Available data START

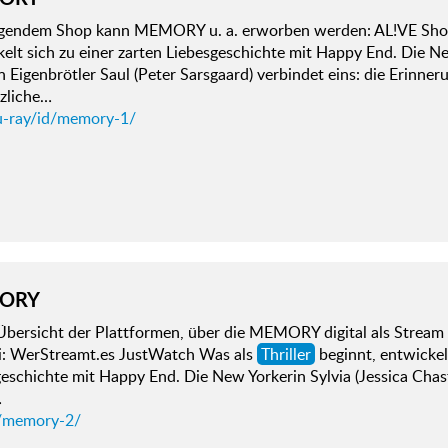
lgendem Shop kann MEMORY u. a. erworben werden: AL!VE Sho
elt sich zu einer zarten Liebesgeschichte mit Happy End. Die Ne
 Eigenbrötler Saul (Peter Sarsgaard) verbindet eins: die Erinner
zliche…
u-ray/id/memory-1/
ORY
bersicht der Plattformen, über die MEMORY digital als Stream 
ei: WerStreamt.es JustWatch Was als
Thriller
beginnt, entwickelt
eschichte mit Happy End. Die New Yorkerin Sylvia (Jessica Chas
…
/memory-2/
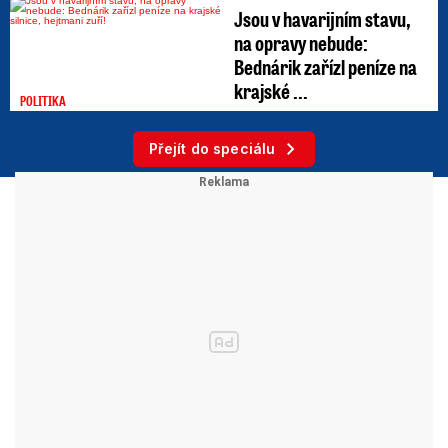
Jsou v havarijním stavu,
na opravy nebude:
Bednárik zařízl peníze na
krajské ...
POLITIKA
Přejít do speciálu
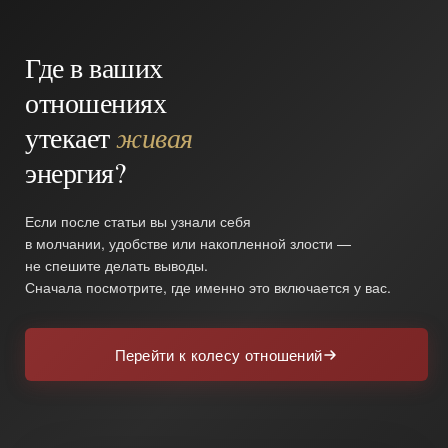
Где в ваших
отношениях
утекает
живая
энергия?
Если после статьи вы узнали себя
в молчании, удобстве или накопленной злости —
не спешите делать выводы.
Сначала посмотрите, где именно это включается у вас.
Перейти к колесу отношений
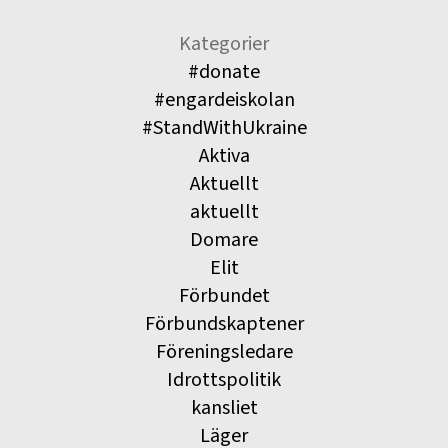
Kategorier
#donate
#engardeiskolan
#StandWithUkraine
Aktiva
Aktuellt
aktuellt
Domare
Elit
Förbundet
Förbundskaptener
Föreningsledare
Idrottspolitik
kansliet
Läger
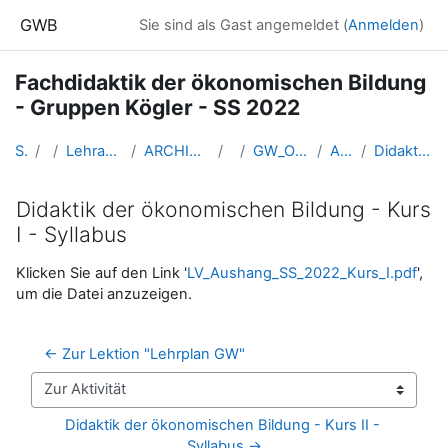
Zum Hauptinhalt
GWB
Sie sind als Gast angemeldet (
Anmelden
)
Fachdidaktik der ökonomischen Bildung
- Gruppen Kögler - SS 2022
Startseite
Kurse
Lehramtsausbildung GW im Cluster Österreich Mitte
ARCHIV - Lehrveranstaltungen am Standort Linz - seit 2016
SS_2022
GW_Oekonomie_Fachdidaktik_Linz_Koegler_2022ss
Allgemeine Informationen
Didaktik der ökonomischen Bildung - Kurs I - Syllabus
Didaktik der ökonomischen Bildung - Kurs
I - Syllabus
Abschlussbedingungen
Klicken Sie auf den Link '
LV_Aushang_SS_2022_Kurs_I.pdf
',
um die Datei anzuzeigen.
← Zur Lektion "Lehrplan GW"
Zur Aktivität
Didaktik der ökonomischen Bildung - Kurs II - 
Syllabus →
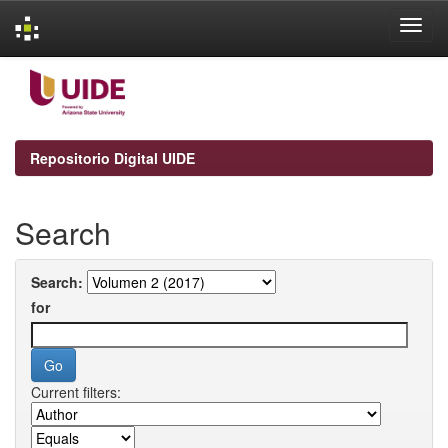
Skip
navigation
Repositorio Digital UIDE
Search
Search:
for
Current filters:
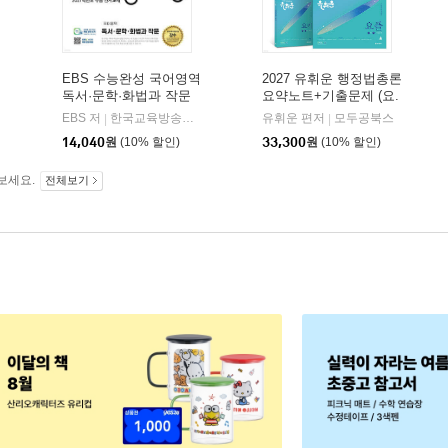
EBS 수능완성 국어영역
2027 유휘운 행정법총론
독서·문학·화법과 작문
요약노트+기출문제 (요.
(2026년)
플.)
비상교육
EBS 저
한국교육방송공사
유휘운 편저
모두공북스
|
|
|
14,040
원
(10% 할인)
33,300
원
(10% 할인)
보세요.
전체보기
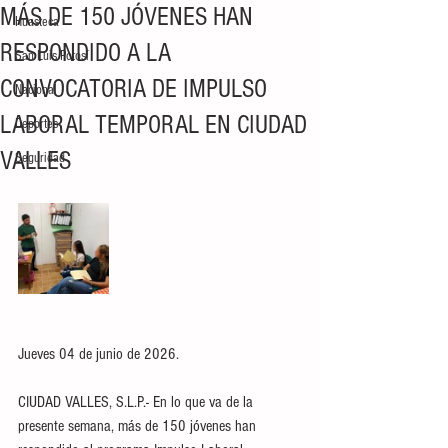
MÁS DE 150 JÓVENES HAN
Huasteca
RESPONDIDO A LA
San Luis Potosí
CONVOCATORIA DE IMPULSO
Nacional
LABORAL TEMPORAL EN CIUDAD
Deportes
VALLES
Seguridad
Jueves 04 de junio de 2026.
CIUDAD VALLES, S.L.P.- En lo que va de la 
presente semana, más de 150 jóvenes han 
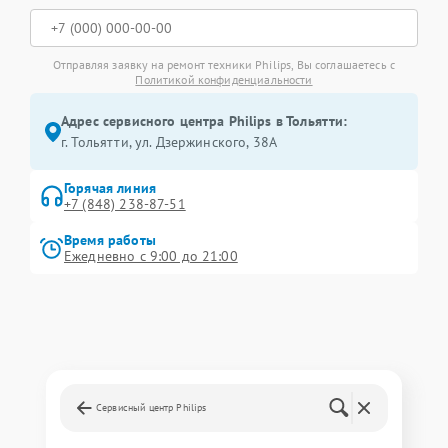
Отправляя заявку на ремонт техники Philips, Вы соглашаетесь с
Политикой конфиденциальности
Адрес сервисного центра Philips в Тольятти:
г. Тольятти, ул. Дзержинского, 38А
Горячая линия
+7 (848) 238-87-51
Время работы
Ежедневно с 9:00 до 21:00
Сервисный центр Philips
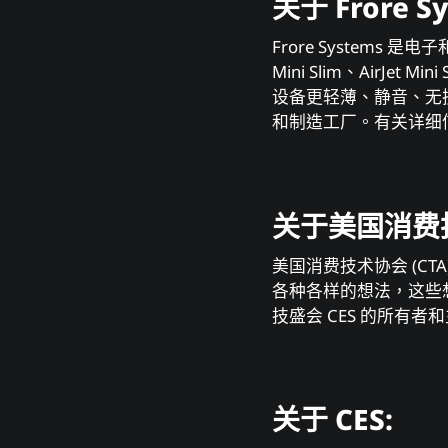
关于 Frore S
Frore Systems 
Mini Slim、AirJe
设备更轻薄、静⾳、⽆振动
和制造⼯⼚。有关详细
关于美国消费技术
美国消费技术协会 (C
各种各样的想法，这些
技盛会 CES 的所有者和
关于 CES:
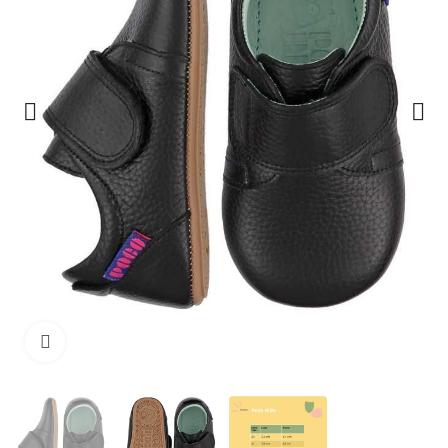
Haga clic para ampliar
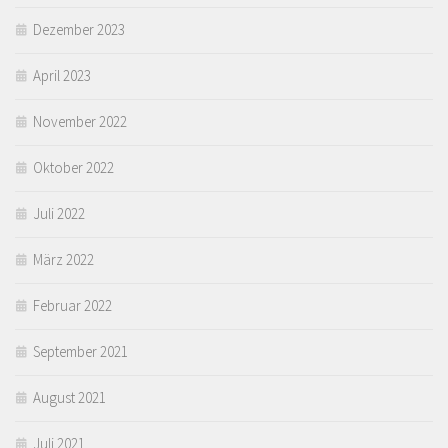
Dezember 2023
April 2023
November 2022
Oktober 2022
Juli 2022
März 2022
Februar 2022
September 2021
August 2021
Juli 2021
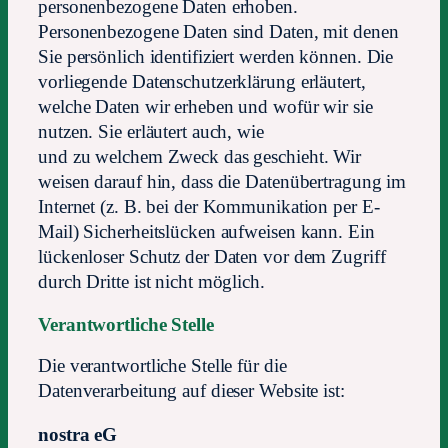
personenbezogene Daten erhoben.
Personenbezogene Daten sind Daten, mit denen
Sie persönlich identifiziert werden können. Die
vorliegende Datenschutzerklärung erläutert,
welche Daten wir erheben und wofür wir sie
nutzen. Sie erläutert auch, wie
und zu welchem Zweck das geschieht. Wir
weisen darauf hin, dass die Datenübertragung im
Internet (z. B. bei der Kommunikation per E-
Mail) Sicherheitslücken aufweisen kann. Ein
lückenloser Schutz der Daten vor dem Zugriff
durch Dritte ist nicht möglich.
Verantwortliche Stelle
Die verantwortliche Stelle für die
Datenverarbeitung auf dieser Website ist:
nostra eG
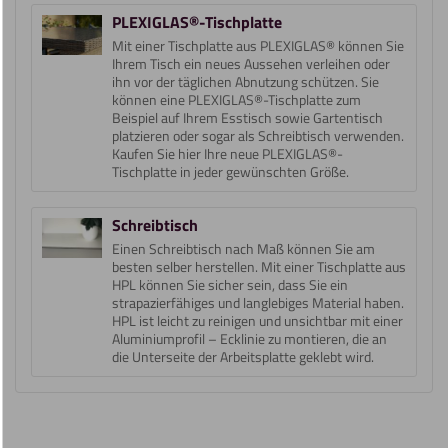
PLEXIGLAS®-Tischplatte
Mit einer Tischplatte aus PLEXIGLAS® können Sie
Ihrem Tisch ein neues Aussehen verleihen oder
ihn vor der täglichen Abnutzung schützen. Sie
können eine PLEXIGLAS®-Tischplatte zum
Beispiel auf Ihrem Esstisch sowie Gartentisch
platzieren oder sogar als Schreibtisch verwenden.
Kaufen Sie hier Ihre neue PLEXIGLAS®-
Tischplatte in jeder gewünschten Größe.
Schreibtisch
Einen Schreibtisch nach Maß können Sie am
besten selber herstellen. Mit einer Tischplatte aus
HPL können Sie sicher sein, dass Sie ein
strapazierfähiges und langlebiges Material haben.
HPL ist leicht zu reinigen und unsichtbar mit einer
Aluminiumprofil – Ecklinie zu montieren, die an
die Unterseite der Arbeitsplatte geklebt wird.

Available data END

◆ Task prompt
Report each line of the data that includes the string "ökonomischen".

◆ Solution to the exercise
Fachdidaktik der ökonomischen Bildung
Didaktik der ökonomischen Bildung - Kurs I - Syllabus
Didaktik der ökonomischen Bildung - Kurs
Didaktik der ökonomischen Bildung - Kurs II - 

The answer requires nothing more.